SEAFOOD SOULFOOD

Tofu Pineapple Stir-Fry

Ingredients

– 1 cup fresh pineapple, cut into chunks

– 1 cup extra firm tofu, cubed

– 1 red bell pepper, cut into one-inch chunks

– 2 stalks celery, sliced

– 3/4 cup carrot, cut into matchsticks

– 4 cloves garlic, minced

– 2 tablespoons pureed lemongrass

– 12 dried chilies

– 4 tablespoons peanut oil, divided

– 3 tablespoons soy sauce

– 2 tablespoons oyster sauce

– 2 teaspoons sesame oil

– 1/2 tablespoon demerara sugar

– 1 teaspoon sambal oelek

 

Preparation

In a small bowl mix soy sauce, oyster sauce, sesame oil, sambal oelek and sugar together and set aside.

 

In a large wok heat 2 tbsp of peanut oil over high heat.

 

Add chilies and lemongrass and fry until fragrant.

 

Add tofu and stir-fry until golden.

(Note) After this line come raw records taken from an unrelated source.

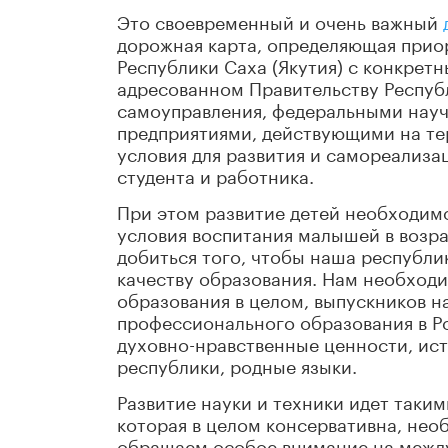
Это своевременный и очень важный
дорожная карта, определяющая прио
Республики Саха (Якутия) с конкрет
адресованном Правительству Республ
самоуправления, федеральными науч
предприятиями, действующими на те
условия для развития и самореализа
студента и работника.
При этом развитие детей необходимо
условия воспитания малышей в возра
добиться того, чтобы наша республи
качеству образования. Нам необход
образования в целом, выпускников н
профессионального образования в Р
духовно-нравственные ценности, ис
республики, родные языки.
Развитие науки и техники идет таки
которая в целом консервативна, нео
обращаем особое внимание на между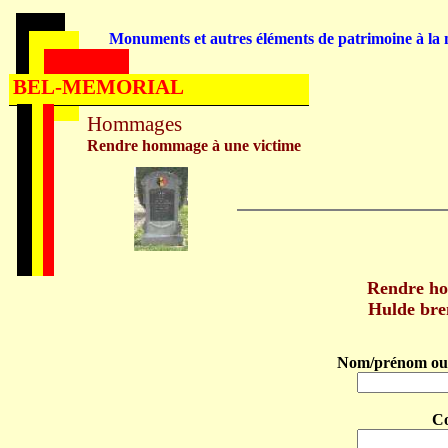
Monuments et autres éléments de patrimoine à la m
BEL-MEMORIAL
Hommages
Rendre hommage à une victime
Rendre h
Hulde br
Nom/prénom ou 
C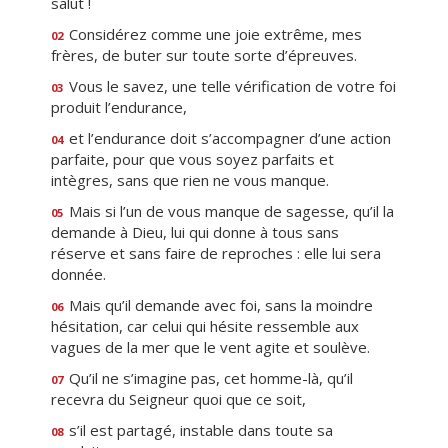
salut !
Considérez comme une joie extrême, mes
02
frères, de buter sur toute sorte d’épreuves.
Vous le savez, une telle vérification de votre foi
03
produit l’endurance,
et l’endurance doit s’accompagner d’une action
04
parfaite, pour que vous soyez parfaits et
intègres, sans que rien ne vous manque.
Mais si l’un de vous manque de sagesse, qu’il la
05
demande à Dieu, lui qui donne à tous sans
réserve et sans faire de reproches : elle lui sera
donnée.
Mais qu’il demande avec foi, sans la moindre
06
hésitation, car celui qui hésite ressemble aux
vagues de la mer que le vent agite et soulève.
Qu’il ne s’imagine pas, cet homme-là, qu’il
07
recevra du Seigneur quoi que ce soit,
s’il est partagé, instable dans toute sa
08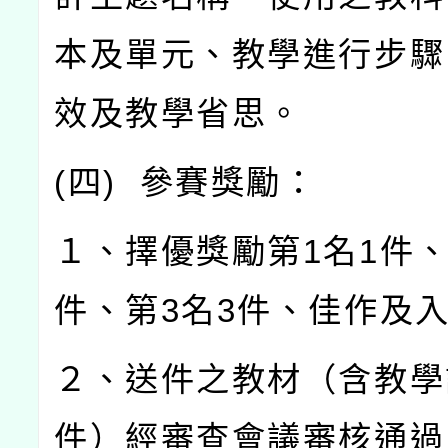
本及單元、教學進行步驟
效及教學省思。
(
四
)
參賽獎勵：
１、擇優獎勵第
1
名
1
件
件、第
3
名
3
件、佳作及
２、送件之教材（含教學
件）經審查會議審核通過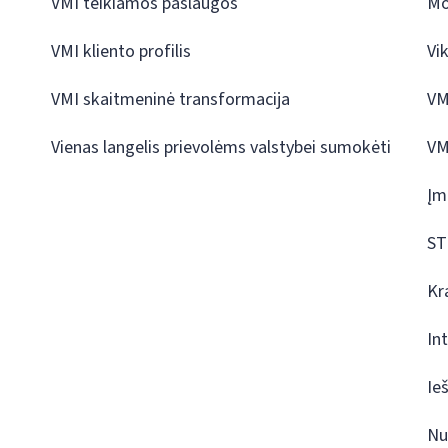
VMI teikiamos paslaugos
Mo
VMI kliento profilis
Vi
VMI skaitmeninė transformacija
VM
Vienas langelis prievolėms valstybei sumokėti
VM
Įm
ST
Kr
In
Ie
Nu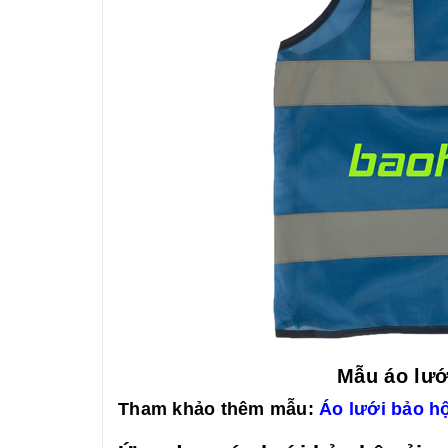
Mẫu áo lướ
Tham khảo thêm mẫu:
Áo lưới bảo h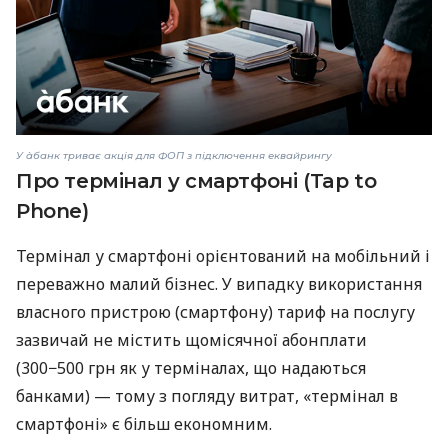
У àбанк триває акція для ФОП з підключення еквайрингу
Про термінал у смартфоні (Tap to
Phone)
Термінал у смартфоні орієнтований на мобільний і
переважно малий бізнес. У випадку використання
власного пристрою (смартфону) тариф на послугу
зазвичай не містить щомісячної абонплати
(300−500 грн як у терміналах, що надаються
банками) — тому з погляду витрат, «термінал в
смартфоні» є більш економним.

About five minutes

 

Remove chilies and tofu and set aside.

 

Add the remainder of the peanut oil to the wok and add the veggies.

 

Stir-fry until the carrot is tender, but the pepper is still slightly crisp. 4-6 minutes.

 

Add tofu and chilies back and pour in the sauce.

 

Toss to coat and let the sauce reduce slightly. 1-2 minutes.

 

Remove from heat and serve immediately over noodles or brown basmati rice.